◆ **Directions**
Retrieve every line of the data holding the word "сайте".

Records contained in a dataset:
/---

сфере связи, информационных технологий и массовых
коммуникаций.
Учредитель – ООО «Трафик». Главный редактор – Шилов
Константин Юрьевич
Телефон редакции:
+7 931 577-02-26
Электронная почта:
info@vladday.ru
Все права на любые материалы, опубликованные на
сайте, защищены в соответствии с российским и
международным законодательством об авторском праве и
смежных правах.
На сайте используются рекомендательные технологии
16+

\---

◆ **Reply to the exercise**
сайте, защищены в соответствии с российским и
На сайте используются рекомендательные технологии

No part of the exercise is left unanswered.